Segment Open

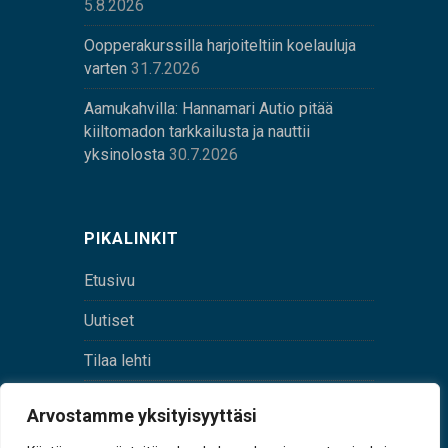
5.8.2026
Oopperakurssilla harjoiteltiin koelauluja
varten
31.7.2026
Aamukahvilla: Hannamari Autio pitää
kiiltomadon tarkkailusta ja nauttii
yksinolosta
30.7.2026
PIKALINKIT
Etusivu
Uutiset
Tilaa lehti
Yhteystiedot
Arvostamme yksityisyyttäsi
Digilehti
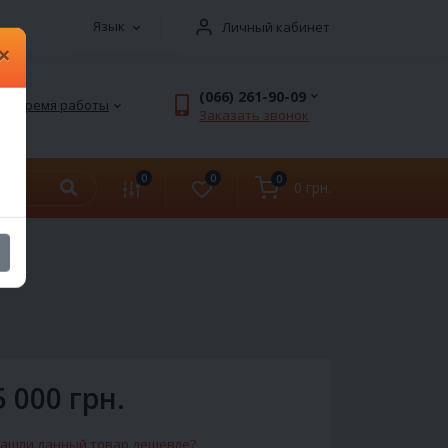
Язык
Личный кабинет
×
(066) 261-90-09
Время работы
Заказать звонок
0
0
0
0 грн.
5 000 грн.
ашли данный товар дешевле?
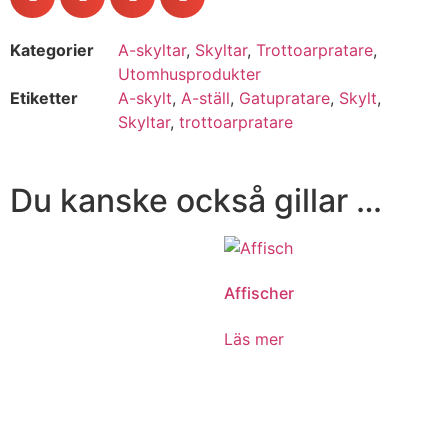
Kategorier
A-skyltar
,
Skyltar
,
Trottoarpratare
,
Utomhusprodukter
Etiketter
A-skylt
,
A-ställ
,
Gatupratare
,
Skylt
,
Skyltar
,
trottoarpratare
Du kanske också gillar …
Affischer
Läs mer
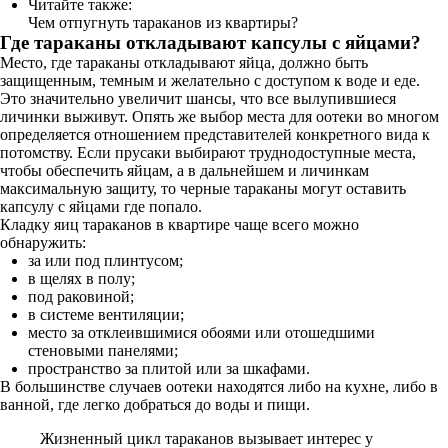
Читайте также:
Чем отпугнуть тараканов из квартиры?
Где тараканы откладывают капсулы с яйцами?
Место, где тараканы откладывают яйца, должно быть
защищенным, темным и желательно с доступом к воде и еде.
Это значительно увеличит шансы, что все вылупившиеся
личинки выживут. Опять же выбор места для оотеки во многом
определяется отношением представителей конкретного вида к
потомству. Если прусаки выбирают труднодоступные места,
чтобы обеспечить яйцам, а в дальнейшем и личинкам
максимальную защиту, то черные тараканы могут оставить
капсулу с яйцами где попало.
Кладку яиц тараканов в квартире чаще всего можно
обнаружить:
за или под плинтусом;
в щелях в полу;
под раковиной;
в системе вентиляции;
место за отклеившимися обоями или отошедшими
стеновыми панелями;
пространство за плитой или за шкафами.
В большинстве случаев оотеки находятся либо на кухне, либо в
ванной, где легко добраться до воды и пищи.
Жизненный цикл тараканов вызывает интерес у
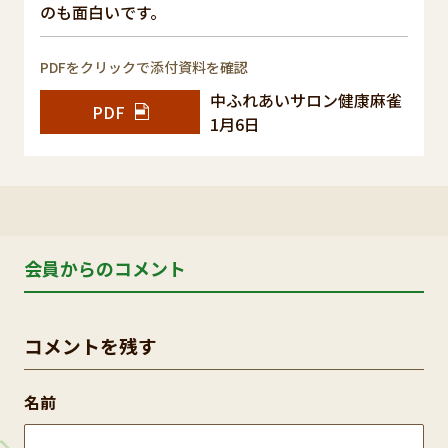
のも面白いです。
PDFをクリックで添付資料を確認
中ふれあいサロン健康麻雀
PDF
1月6日
会員からのコメント
コメントを残す
名前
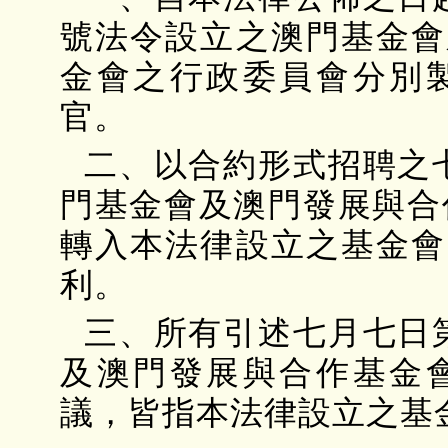
號法令設立之澳門基金會
金會之行政委員會分別
官。
二、以合約形式招聘之七
門基金會及澳門發展與合
轉入本法律設立之基金會
利。
三、所有引述七月七日第
及澳門發展與合作基金
議，皆指本法律設立之基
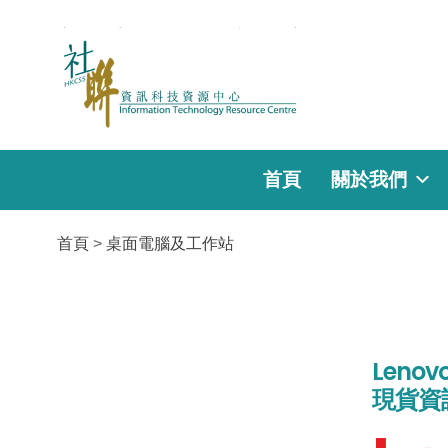
首頁
關於我們
首頁
>
桌面電腦及工作站
Lenovo
現貨資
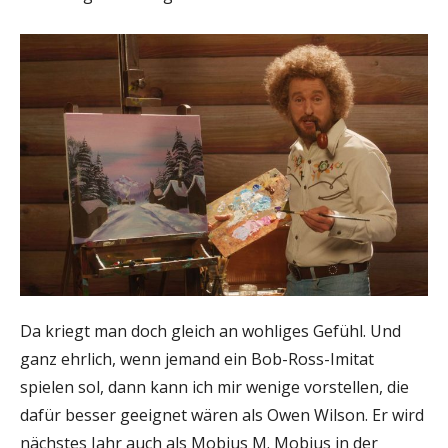
Da kriegt man doch gleich an wohliges Gefühl. Und
ganz ehrlich, wenn jemand ein Bob-Ross-Imitat
spielen sol, dann kann ich mir wenige vorstellen, die
dafür besser geeignet wären als Owen Wilson. Er wird
nächstes Jahr auch als Mobius M. Mobius in der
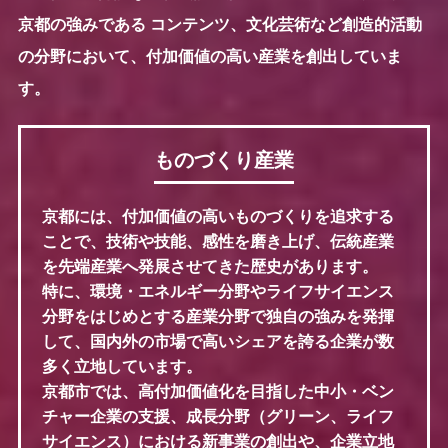
京都の強みである コンテンツ、文化芸術など創造的活動
の分野において、付加価値の高い産業を創出していま
す。
ものづくり産業
京都には、付加価値の高いものづくりを追求する
ことで、技術や技能、感性を磨き上げ、伝統産業
を先端産業へ発展させてきた歴史があります。
特に、環境・エネルギー分野やライフサイエンス
分野をはじめとする産業分野で独自の強みを発揮
して、国内外の市場で高いシェアを誇る企業が数
多く立地しています。
京都市では、高付加価値化を目指した中小・ベン
チャー企業の支援、成長分野（グリーン、ライフ
サイエンス）における新事業の創出や、企業立地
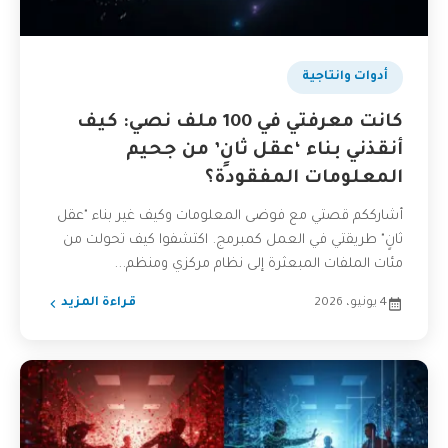
أدوات وانتاجية
كانت معرفتي في 100 ملف نصي: كيف
أنقذني بناء ‘عقل ثانٍ’ من جحيم
المعلومات المفقودة؟
أشارككم قصتي مع فوضى المعلومات وكيف غير بناء "عقل
ثانٍ" طريقتي في العمل كمبرمج. اكتشفوا كيف تحولت من
مئات الملفات المبعثرة إلى نظام مركزي ومنظم...
4 يونيو، 2026
قراءة المزيد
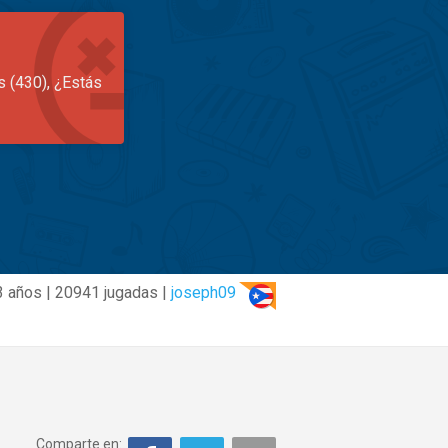
s (430), ¿Estás
3 años | 20941 jugadas |
joseph09
Comparte en:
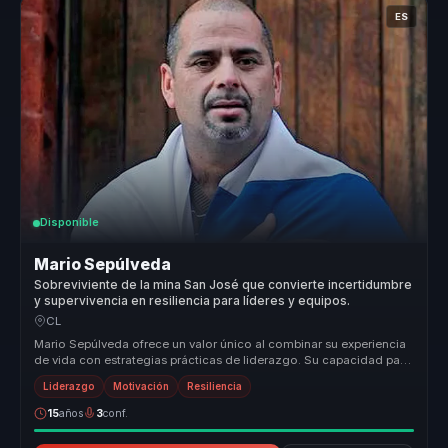
ES
Disponible
Mario Sepúlveda
Sobreviviente de la mina San José que convierte incertidumbre
y supervivencia en resiliencia para líderes y equipos.
CL
Mario Sepúlveda ofrece un valor único al combinar su experiencia
de vida con estrategias prácticas de liderazgo. Su capacidad para
transf...
Liderazgo
Motivación
Resiliencia
15
años
3
conf.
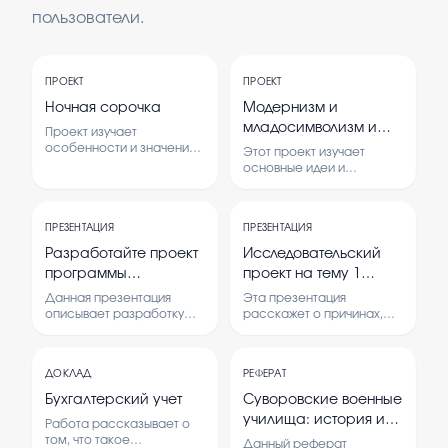
пользователи.
ПРОЕКТ
ПРОЕКТ
Ночная сорочка
Модернизм и
младосимволизм и
Проект изучает
его течения
особенности и значение
Этот проект изучает
ночной сорочки как
основные идеи и
предмета одежды. В нем
направления модернизма
рассматриваются ее
и младосимволизма в
виды, материалы и
литературе и искусстве. В
влияние на комфорт и
ПРЕЗЕНТАЦИЯ
ПРЕЗЕНТАЦИЯ
нем рассматриваются их
здоровье человека.
особенности, течения и
Разработайте проект
Исследовательский
влияние на культуру.
программы
проект на тему 1
логопедической
мировая война для 6
Данная презентация
Эта презентация
помощи для
класса
описывает разработку
расскажет о причинах,
комплексной программы
ходе и последствиях
дошкольника с
логопедической помощи
Первой мировой войны.
расстройствами
для дошкольников с
Она предназначена для
аутистического
ДОКЛАД
РЕФЕРАТ
расстройствами
учеников 6 класса и
спектра с учетом
аутистического спектра. В
поможет понять важные
Бухгалтерский учет
Суворовские военные
ней рассматриваются
события этого времени.
следующих
училища: история и
Работа рассказывает о
диагностические,
компонентов:
современность
том, что такое
коррекционные и
Данный реферат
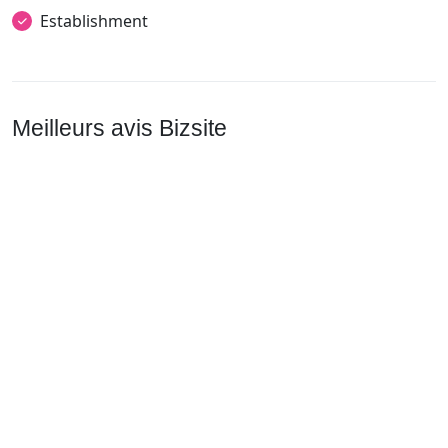
Establishment
Meilleurs avis Bizsite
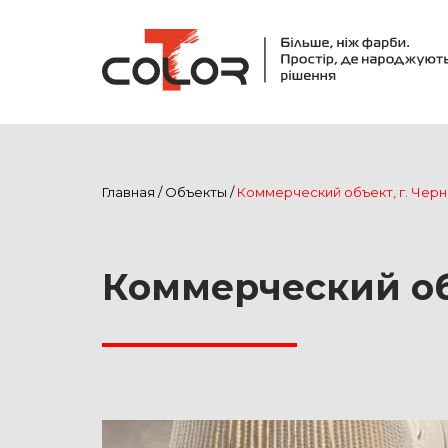
Главная
/
Объекты
/
Коммерческий объект, г. Чер
Коммерческий об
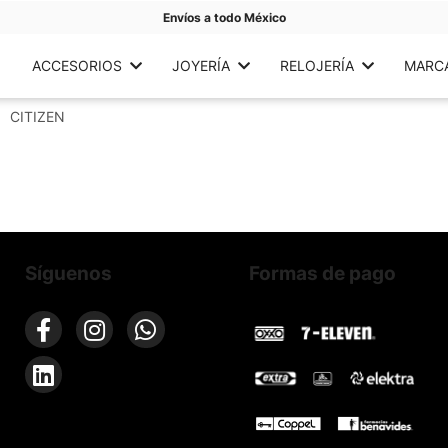
Envíos a todo México
ACCESORIOS
JOYERÍA
RELOJERÍA
MARC
CITIZEN
Síguenos
Formas de pago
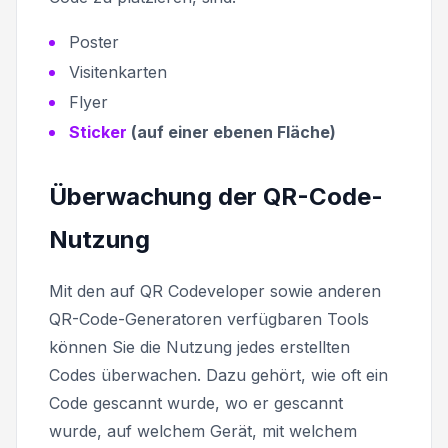
Poster
Visitenkarten
Flyer
Sticker
(auf einer ebenen Fläche)
Überwachung der QR-Code-
Nutzung
Mit den auf QR Codeveloper sowie anderen
QR-Code-Generatoren verfügbaren Tools
können Sie die Nutzung jedes erstellten
Codes überwachen. Dazu gehört, wie oft ein
Code gescannt wurde, wo er gescannt
wurde, auf welchem Gerät, mit welchem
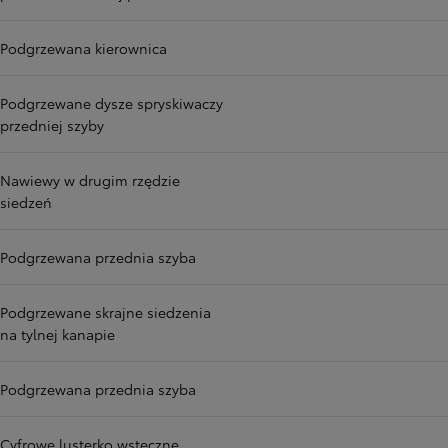
Podgrzewana kierownica
Podgrzewane dysze spryskiwaczy
przedniej szyby
Nawiewy w drugim rzędzie
siedzeń
Podgrzewana przednia szyba
Podgrzewane skrajne siedzenia
na tylnej kanapie
Podgrzewana przednia szyba
Cyfrowe lusterko wsteczne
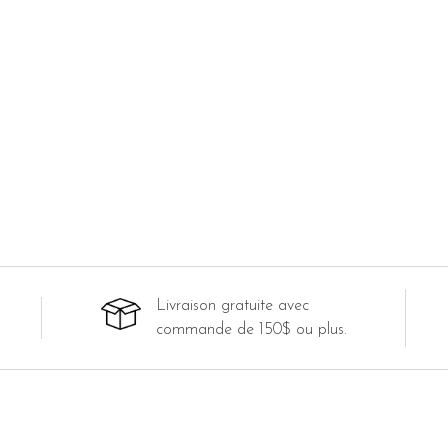
Livraison gratuite avec
commande de 150$ ou plus.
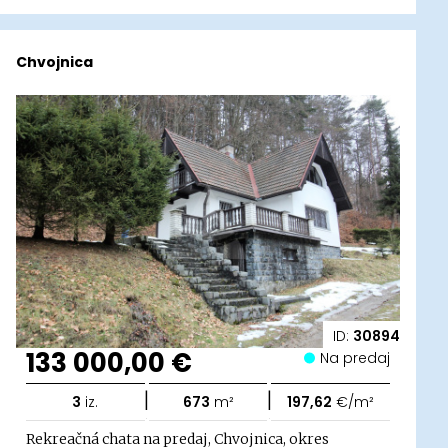
Chvojnica
ID:
30894
133 000,00 €
Na predaj
|
|
3
iz.
673
m²
197,62
€/m²
Rekreačná chata na predaj, Chvojnica, okres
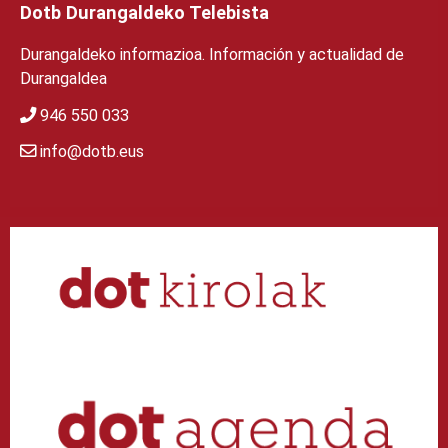
Dotb Durangaldeko Telebista
Durangaldeko informazioa. Información y actualidad de
Durangaldea
946 550 033
info@dotb.eus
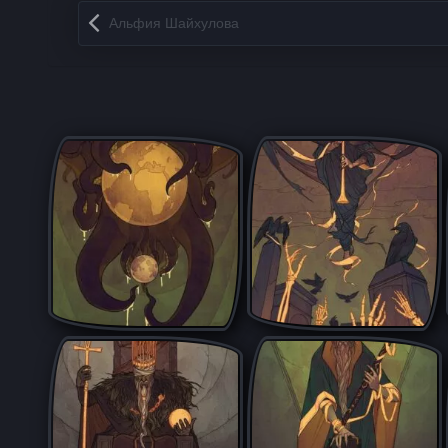
Запись навигация
Альфия Шайхулова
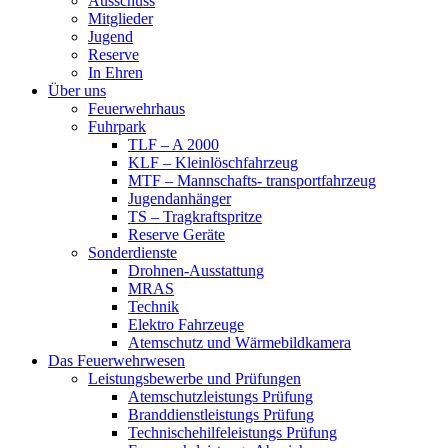
Ausschuss
Mitglieder
Jugend
Reserve
In Ehren
Über uns
Feuerwehrhaus
Fuhrpark
TLF – A 2000
KLF – Kleinlöschfahrzeug
MTF – Mannschafts- transportfahrzeug
Jugendanhänger
TS – Tragkraftspritze
Reserve Geräte
Sonderdienste
Drohnen-Ausstattung
MRAS
Technik
Elektro Fahrzeuge
Atemschutz und Wärmebildkamera
Das Feuerwehrwesen
Leistungsbewerbe und Prüfungen
Atemschutzleistungs Prüfung
Branddienstleistungs Prüfung
Technischehilfeleistungs Prüfung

Segment Closed

* Task description *
Your job is to repeat every entry exactly, keeping all pictures out of the copy.

* The answer *
5.8.2026
Oopperakurssilla harjoiteltiin koelauluja
varten
31.7.2026
Aamukahvilla: Hannamari Autio pitää
kiiltomadon tarkkailusta ja nauttii
yksinolosta
30.7.2026
PIKALINKIT
Etusivu
Uutiset
Tilaa lehti
Yhteystiedot
Arvostamme yksityisyyttäsi
Digilehti
Язык
Личный кабинет
×
(066) 261-90-09
Время работы
Заказать звонок
0
0
0
0 грн.
5 000 грн.
ашли данный товар дешевле?
Kategorier
A-skyltar
,
Skyltar
,
Trottoarpratare
,
Utomhusprodukter
Etiketter
A-skylt
,
A-ställ
,
Gatupratare
,
Skylt
,
Skyltar
,
trottoarpratare
Du kanske också gillar …
Affischer
Läs mer
Читайте также:
Чем отпугнуть тараканов из квартиры?
Где тараканы откладывают капсулы с яйцами?
Место, где тараканы откладывают яйца, должно быть
защищенным, темным и желательно с доступом к воде и еде.
Это значительно увеличит шансы, что все вылупившиеся
личинки выживут. Опять же выбор места для оотеки во многом
определяется отношением представителей конкретного вида к
потомству. Если прусаки выбирают труднодоступные места,
чтобы обеспечить яйцам, а в дальнейшем и личинкам
максимальную защиту, то черные тараканы могут оставить
капсулу с яйцами где попало.
Кладку яиц тараканов в квартире чаще всего можно
обнаружить:
за или под плинтусом;
в щелях в полу;
под раковиной;
в системе вентиляции;
место за отклеившимися обоями или отошедшими
стеновыми панелями;
пространство за плитой или за шкафами.
В большинстве случаев оотеки находятся либо на кухне, либо в
ванной, где легко добраться до воды и пищи.
Жизненный цикл тараканов вызывает интерес у
のも面白いです。
PDFをクリックで添付資料を確認
中ふれあいサロン健康麻雀
PDF
1月6日
会員からのコメント
コメントを残す
名前
號法令設立之澳門基金會
金會之行政委員會分別
官。
二、以合約形式招聘之七
門基金會及澳門發展與合
轉入本法律設立之基金會
利。
三、所有引述七月七日第
及澳門發展與合作基金
議，皆指本法律設立之基
首頁
關於我們
首頁
>
桌面電腦及工作站
Lenovo
現貨資
Da kriegt man doch gleich an wohliges Gefühl. Und
ganz ehrlich, wenn jemand ein Bob-Ross-Imitat
spielen sol, dann kann ich mir wenige vorstellen, die
dafür besser geeignet wären als Owen Wilson. Er wird
nächstes Jahr auch als Mobius M. Mobius in der
京都の強みである コンテンツ、文化芸術など創造的活動
の分野において、付加価値の高い産業を創出していま
す。
ものづくり産業
京都には、付加価値の高いものづくりを追求する
ことで、技術や技能、感性を磨き上げ、伝統産業
を先端産業へ発展させてきた歴史があります。
特に、環境・エネルギー分野やライフサイエンス
分野をはじめとする産業分野で独自の強みを発揮
して、国内外の市場で高いシェアを誇る企業が数
多く立地しています。
京都市では、高付加価値化を目指した中小・ベン
チャー企業の支援、成長分野（グリーン、ライフ
サイエンス）における新事業の創出や、企業立地
أدوات وانتاجية
كانت معرفتي في 100 ملف نصي: كيف
أنقذني بناء ‘عقل ثانٍ’ من جحيم
المعلومات المفقودة؟
أشارككم قصتي مع فوضى المعلومات وكيف غير بناء "عقل
ثانٍ" طريقتي في العمل كمبرمج. اكتشفوا كيف تحولت من
مئات الملفات المبعثرة إلى نظام مركزي ومنظم...
4 يونيو، 2026
قراءة المزيد
s (430), ¿Estás
3 años | 20941 jugadas |
joseph09
Comparte en:
ES
Disponible
Mario Sepúlveda
Sobreviviente de la mina San José que convierte incertidumbre
y supervivencia en resiliencia para líderes y equipos.
CL
Mario Sepúlveda ofrece un valor único al combinar su experiencia
de vida con estrategias prácticas de liderazgo. Su capacidad para
transf...
Liderazgo
Motivación
Resiliencia
15
años
3
conf.
пользователи.
ПРОЕКТ
ПРОЕКТ
Ночная сорочка
Модернизм и
младосимволизм и
Проект изучает
его течения
особенности и значение
Этот проект изучает
ночной сорочки как
основные идеи и
предмета одежды. В нем
направления модернизма
рассматриваются ее
и младосимволизма в
виды, материалы и
литературе и искусстве. В
влияние на комфорт и
ПРЕЗЕНТАЦИЯ
ПРЕЗЕНТАЦИЯ
нем рассматриваются их
здоровье человека.
особенности, течения и
Разработайте проект
Исследовательский
влияние на культуру.
программы
проект на тему 1
логопедической
мировая война для 6
Данная презентация
Эта презентация
помощи для
класса
описывает разработку
расскажет о причинах,
комплексной программы
ходе и последствиях
дошкольника с
логопедической помощи
Первой мировой войны.
расстройствами
для дошкольников с
Она предназначена для
аутистического
ДОКЛАД
РЕФЕРАТ
расстройствами
учеников 6 класса и
спектра с учетом
аутистического спектра. В
поможет понять важные
Бухгалтерский учет
Суворовские военные
ней рассматриваются
события этого времени.
следующих
училища: история и
Работа рассказывает о
диагностические,
компонентов:
современность
том, что такое
коррекционные и
Данный реферат
Establishment
Meilleurs avis Bizsite
Главная
/
Объекты
/
Коммерческий объект, г. Чер
Коммерческий об
Envíos a todo México
ACCESORIOS
JOYERÍA
RELOJERÍA
MARC
CITIZEN
Síguenos
Formas de pago
Poster
Visitenkarten
Flyer
Sticker
(auf einer ebenen Fläche)
Überwachung der QR-Code-
Nutzung
Mit den auf QR Codeveloper sowie anderen
QR-Code-Generatoren verfügbaren Tools
können Sie die Nutzung jedes erstellten
Codes überwachen. Dazu gehört, wie oft ein
Code gescannt wurde, wo er gescannt
wurde, auf welchem Gerät, mit welchem
Podgrzewana kierownica
Podgrzewane dysze spryskiwaczy
przedniej szyby
Nawiewy w drugim rzędzie
siedzeń
Podgrzewana przednia szyba
Podgrzewane skrajne siedzenia
na tylnej kanapie
Podgrzewana przednia szyba
Cyfrowe lusterko wsteczne
Livraison gratuite avec
commande de 150$ ou plus.
Chvojnica
ID:
30894
133 000,00 €
Na predaj
|
|
3
iz.
673
m²
197,62
€/m²
Rekreačná chata na predaj, Chvojnica, okres
Dotb Durangaldeko Telebista
Durangaldeko informazioa. Información y actualidad de
Durangaldea
946 550 033
info@dotb.eus
Запись навигация
Альфия Шайхулова
Ausschuss
Mitglieder
Jugend
Reserve
In Ehren
Über uns
Feuerwehrhaus
Fuhrpark
TLF – A 2000
KLF – Kleinlöschfahrzeug
MTF – Mannschafts- transportfahrzeug
Jugendanhänger
TS – Tragkraftspritze
Reserve Geräte
Sonderdienste
Drohnen-Ausstattung
MRAS
Technik
Elektro Fahrzeuge
Atemschutz und Wärmebildkamera
Das Feuerwehrwesen
Leistungsbewerbe und Prüfungen
Atemschutzleistungs Prüfung
Branddienstleistungs Prüfung
Technischehilfeleistungs Prüfung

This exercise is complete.